No Fallet, o ouvidor externo da Defensoria Pública do Rio (DPRJ), Pedro Strozenberg, e a defensora do Núcleo de Defesa dos Direitos Humanos (Nudedh) que acompanha o caso, Lívia Casseres, informaram que é muito preocupante a destruição de provas neste caso, mas que continuam acompanhando as investigações e solicitando uma maior participação do Ministério Público no caso, alegando que a Polícia Civil não forneceu o acesso solicitado pela instituição às fotografias dos cadáveres que acompanham os laudos médico-legais, nem ao inquérito policial.

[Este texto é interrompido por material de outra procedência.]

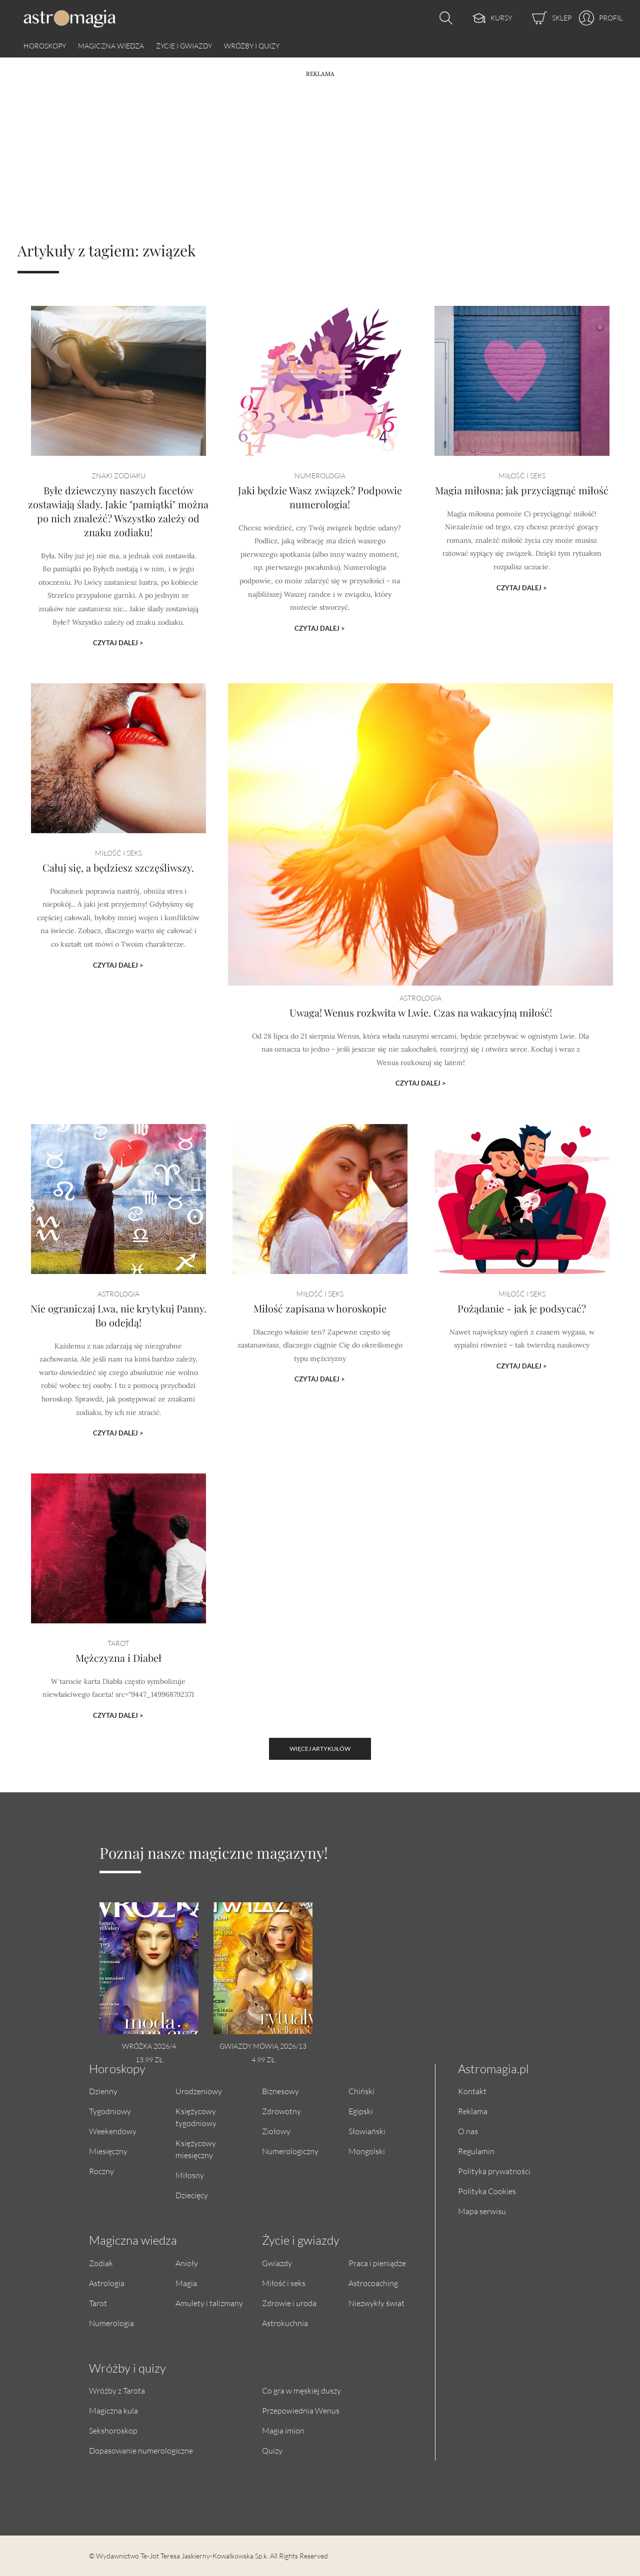 This screenshot has height=2576, width=640. Describe the element at coordinates (118, 1677) in the screenshot. I see `Mężczyzna i Diabeł` at that location. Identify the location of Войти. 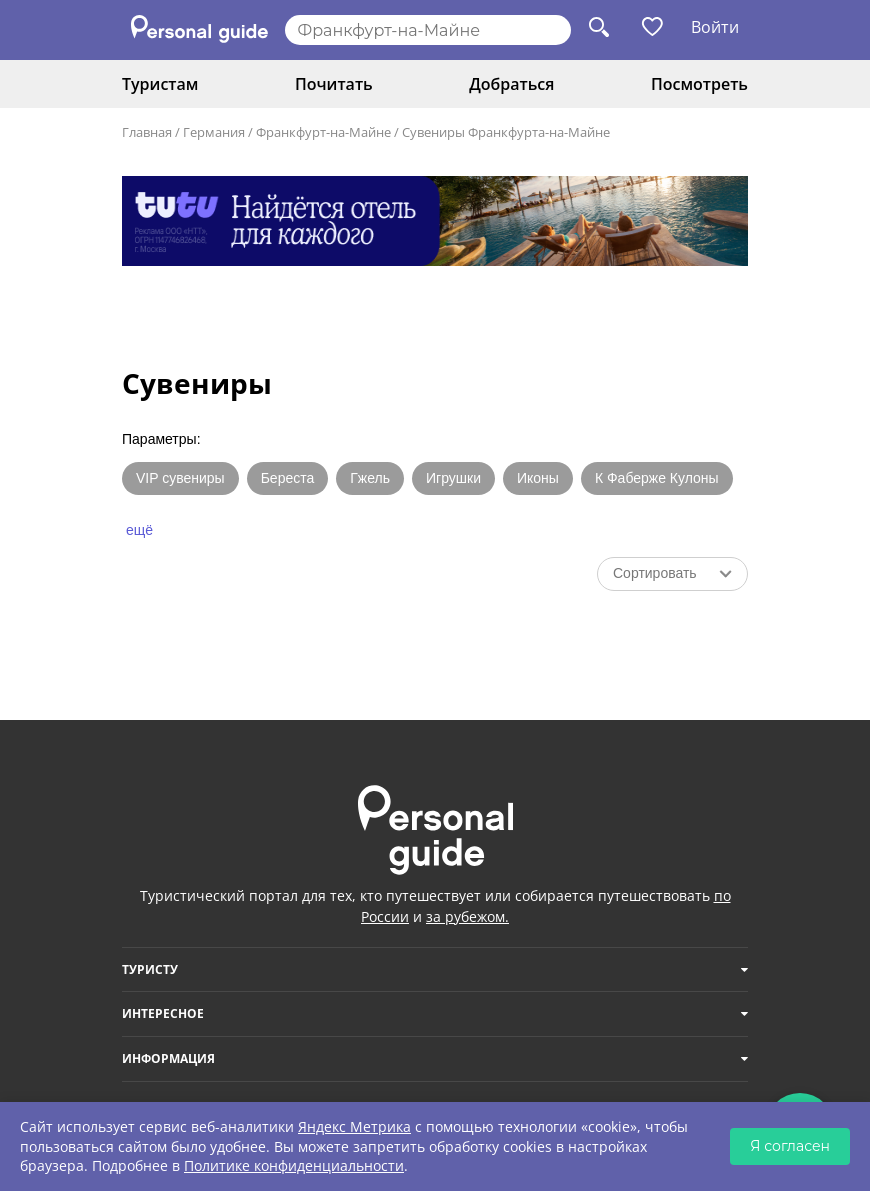
(715, 27).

De acordo com uma moradora, a resposta desta investigação vai ser uma conquista para a comunidade que vive com medo:

“Essa cultura do medo precisa acabar. As pessoas precisam entender que o estado não é inimigo, que a comunidade não pode ser tratada como lixo tendo a certeza da impunidade. Não queremos acreditar que estamos em um navio negreiro”, disse

PM responde 

Procurada, a assessoria de Imprensa da Secretaria de Estado de Polícia Militar informou que a operação deflagrada na madrugada de  8 de fevereiro  nas comunidades Coroa e Fallet foi planejada para intervir numa guerra entre facções criminosas rivais, que disputam o controle de território naquela região, tendo como principal preocupação a preservação de vidas. Com base em informações das áreas de inteligência, o Comando de Operações Especiais (COE) mobilizou suas unidades especializadas.

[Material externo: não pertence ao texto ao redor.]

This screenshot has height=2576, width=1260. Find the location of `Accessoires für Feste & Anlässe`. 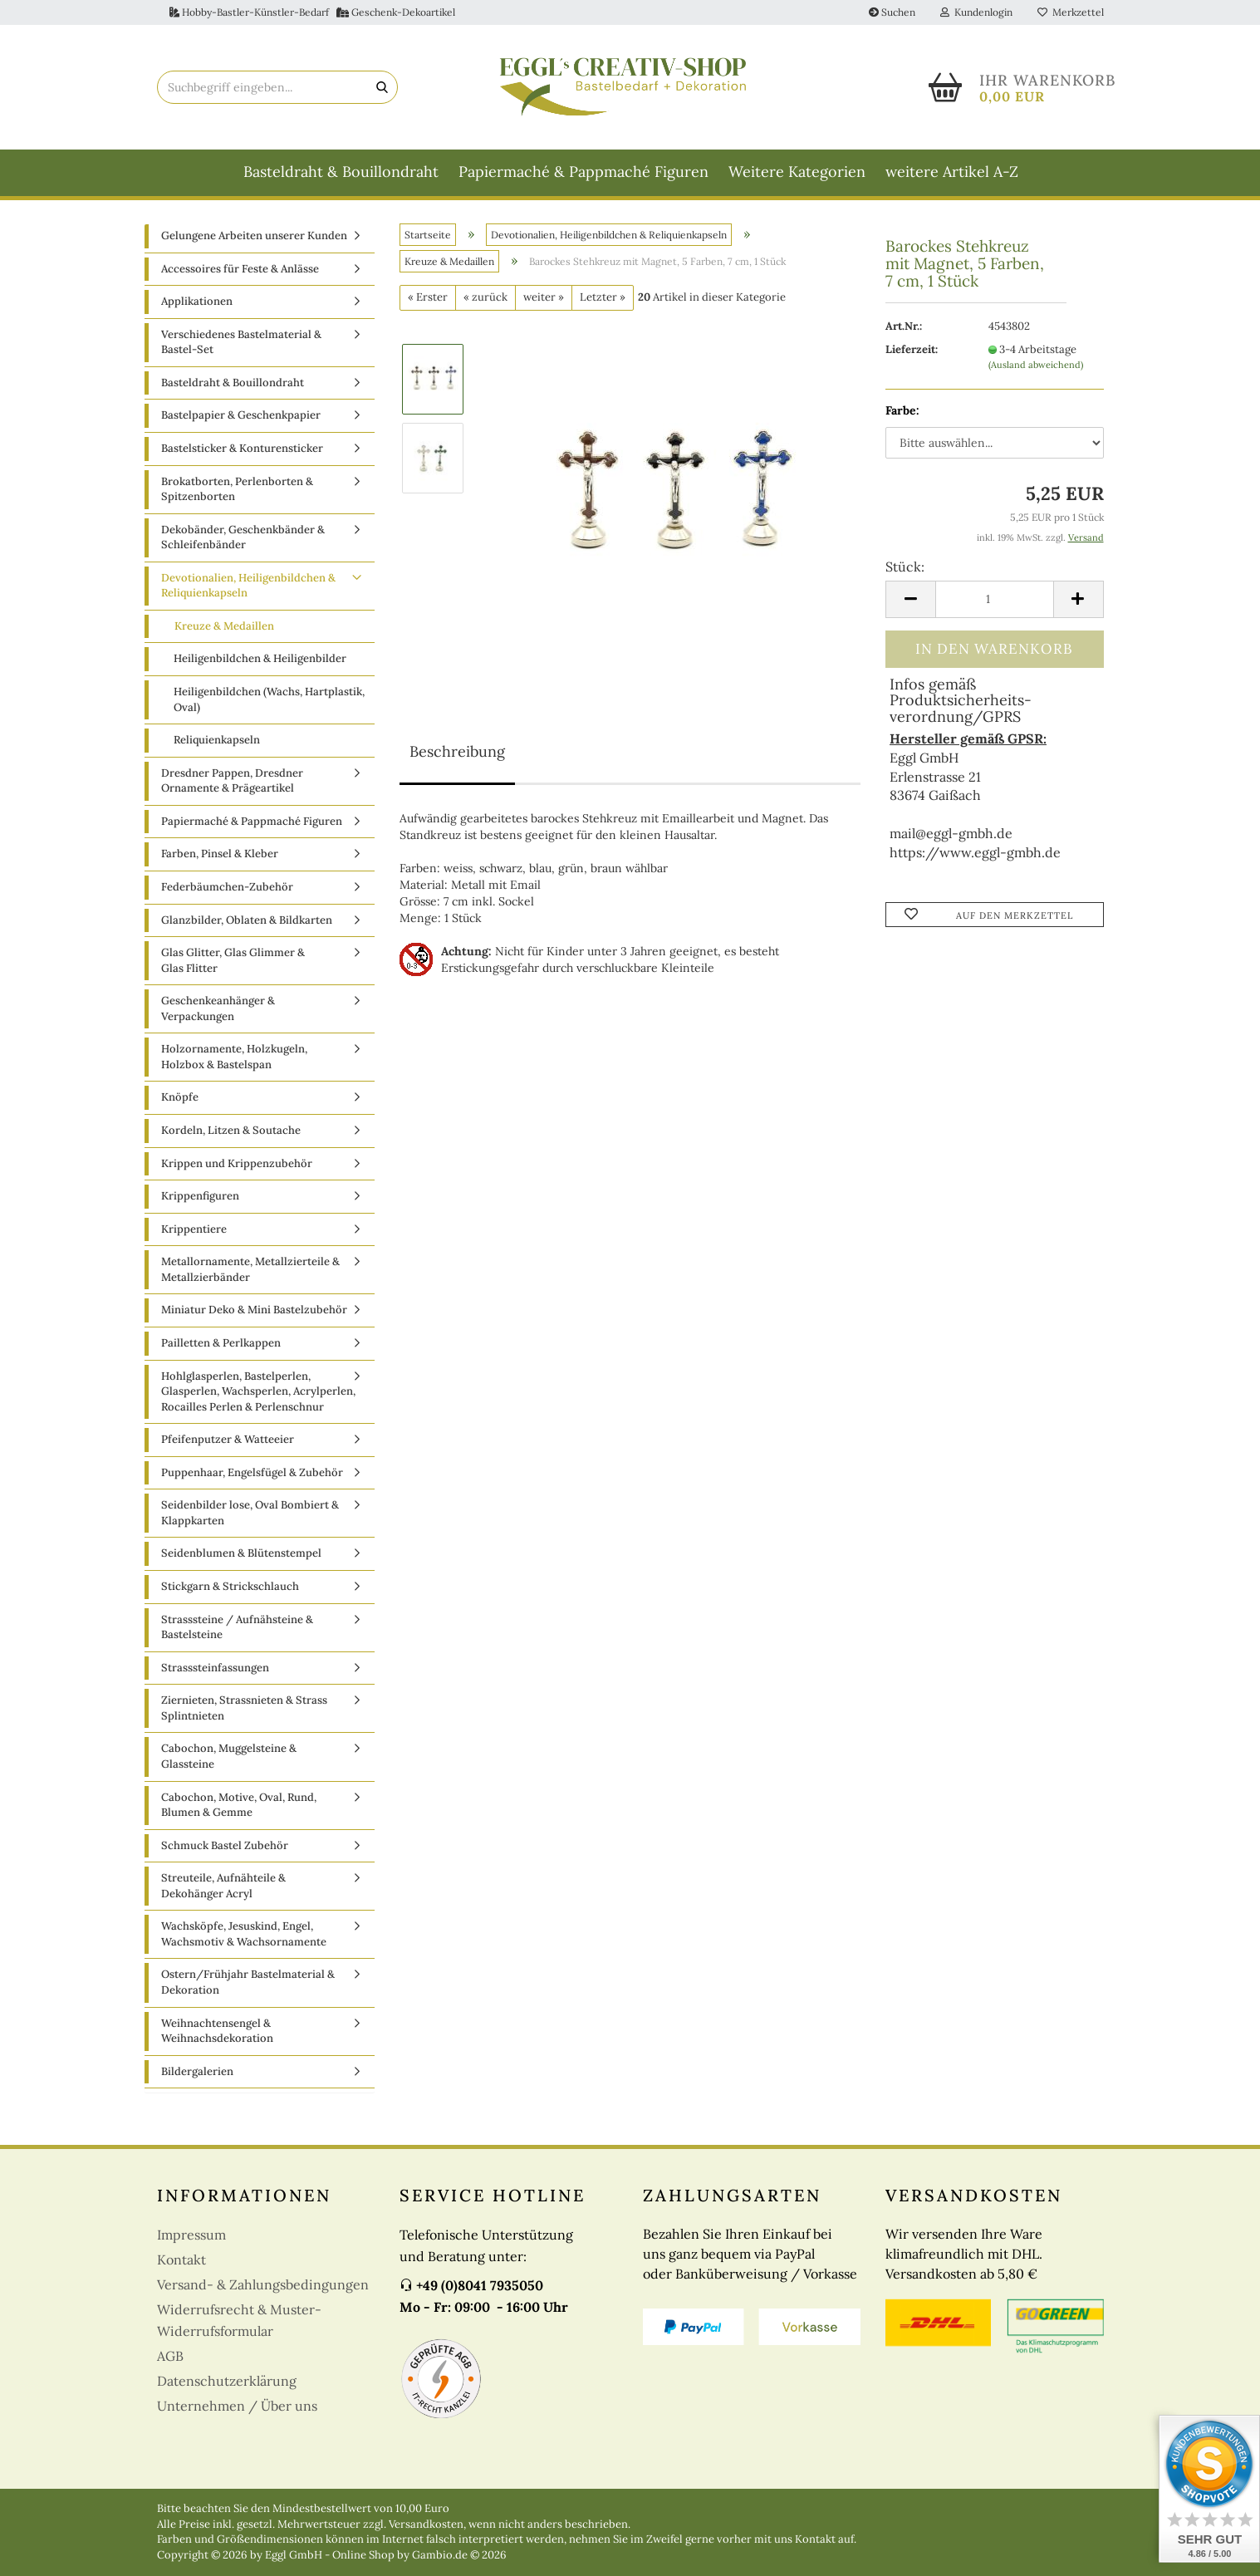

Accessoires für Feste & Anlässe is located at coordinates (240, 269).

Durante a operação, as equipes foram direcionadas por uma ligação do Disque Denúncia a uma residência no interior da comunidade. Com a aproximação dos policiais, criminosos fortemente armados atiraram de dentro de uma casa e foi iniciado um confronto. Após a estabilização do incidente, 11 criminosos que tentavam escapar do local foram presos em ação de cerco na região. Outros 15 bandidos foram encontrados feridos e socorridos para o Hospital Municipal Souza Aguiar, no Centro. Destes socorridos, 13 vieram a óbito e dois permaneceram internados. Durante a operação os policiais apreenderam quatro fuzis, 14 pistolas, seis granadas, três radiocomunicadores, além de carregadores e drogas.

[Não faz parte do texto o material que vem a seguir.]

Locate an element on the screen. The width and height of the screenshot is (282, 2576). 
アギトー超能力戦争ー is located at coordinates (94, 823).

Vale ressaltar que a Secretaria de Estado de Polícia Militar instaurou Inquérito Policial Militar (IPM), medida adotada sempre que uma operação resulta em lesão corporal ou morte. Também como parte do protocolo interno da Corporação, a Corregedoria da Polícia Militar disponibiliza canais de comunicação para eventuais denúncias, sempre preservando a identidade do denunciante. Além disso, a ação foi registrada na Delegacia de Homicídios da Secretaria de Polícia Civil, que é a instância responsável pelas investigações.
A Polícia Civil também foi questionada sobre o fato mas até o fim da tarde não havia respondido a reportagem.